1Department of Statistics, Ondokuz Mayıs University, Samsun, 55139, Turkey
2Department of Statistics, Hacettepe University, Ankara, 06100, Turkey
Correspondence to: Erol Eğrioğlu , Department of Statistics, Ondokuz Mayıs University, Samsun, 55139, Turkey.
Email: | |
Copyright © 2012 Scientific & Academic Publishing. All Rights Reserved.
Abstract
In recent years, artificial neural networks have being successfully used in time series analysis. Using linear methods such as ARIMA and exponential smoothing for non linear time series cannot produce satisfactory results. Although there are various non linear methods, these methods have an important drawback that all of them require a specific model assumption. On the other hand, artificial neural networks have no restrictions such as linearity or model assumptions. In many applications within the time series analysis, it has been seen that artificial neural networks produce more accurate results than those obtained from traditional methods. In spite of the fact that artificial neural networks provide some advantages, researchers keep working on the component selection problem of the method. The answer of the question that which components of the method should be used is a vital issue in terms of forecasting performance.

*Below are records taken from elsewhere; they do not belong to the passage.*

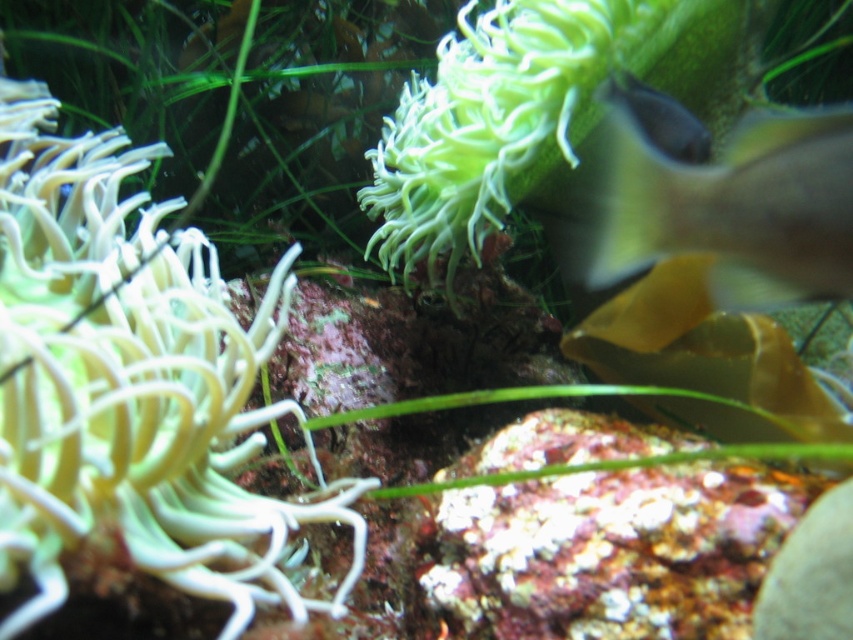 Question: Among these objects, which one is farthest from the camera?

Choices:
 (A) translucent yellow fish at right
 (B) white soft coral at left

Answer: (A)

Question: Which object is farther from the camera taking this photo?

Choices:
 (A) white soft coral at left
 (B) translucent yellow fish at right

Answer: (B)

Question: Is white soft coral at left wider than translucent yellow fish at right?

Choices:
 (A) yes
 (B) no

Answer: (A)

Question: Is the position of white soft coral at left more distant than that of translucent yellow fish at right?

Choices:
 (A) yes
 (B) no

Answer: (B)

Question: Can you confirm if white soft coral at left is bigger than translucent yellow fish at right?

In this study, the effects of number of hidden layer and length of test set on forecasting performance of artificial neural networks are examined. Eight real time series are used in the implementation. The obtained results are analyzed by using statistical analysis and are interpreted.
Keywords:
Artificial Neural Networks, Forecasting, Feed Forward, Length of Test Data
1. Introduction
Artificial neural networks have been preferred in various time series forecasting implementations since its advantages. The most important problem is to determine the right components when artificial neural networks are used for forecasting[1]. When feed forward neural networks are employed, the components of the method such as the number of hidden layer, the number of neurons in the layers, which are input, hidden and in the output layers, the activation functions in the hidden and the output layers and the length of the test set are tried to be determined in order to reach high performance accuracy. To pick right components, different approaches have been used in the literature. The studies until 1998 can be found in[12]. [6,8] examined the number of hidden layer and they claimed that using one hidden layer will be sufficient. Later, [4,13] suggested that two hidden layers should be used to reach more accurate results. According to[5,11], using more than two hidden layers will be useless. In many studies available in the literature, %10, %15, %20 or %30 of time series have been generally used for test set. There is no a general rule to determine the length of the test set. Besides these studies, there have been some studies in which systematical approaches for architecture selection in feed forward artificial neural networks are proposed. [2,3,7] proposed architecture selection methods based on forecasting performance measures. And, [1] proposed an architecture selection approach based on tabu search algorithm.In this study, the answer of the question that “what should be the number of hidden layers and the length of test set to get accurate forecasts?” is searched. To do this, eight real time series which are Ankara air pollution (AAP), Samsun air pollution (SAP), beer consumption in Austria (BCA), airline data series G (ADS), the number of foreign tourists visiting Turkey (FTT), IMKB index (II), exchange rates Turkish Liras/EURO (TLE) and Turkish Liras/DOLAR (TLD) are analyzed and obtained results are examined by using statistical hypothesis. In the next section, brief information about the feed forward neural networks in time series analysis is given. By utilizing tables, Section 3 presents the results obtained from the implementation in which eight real time series are analyzed. In the last section, the obtained results are summarized, interpreted and discussed.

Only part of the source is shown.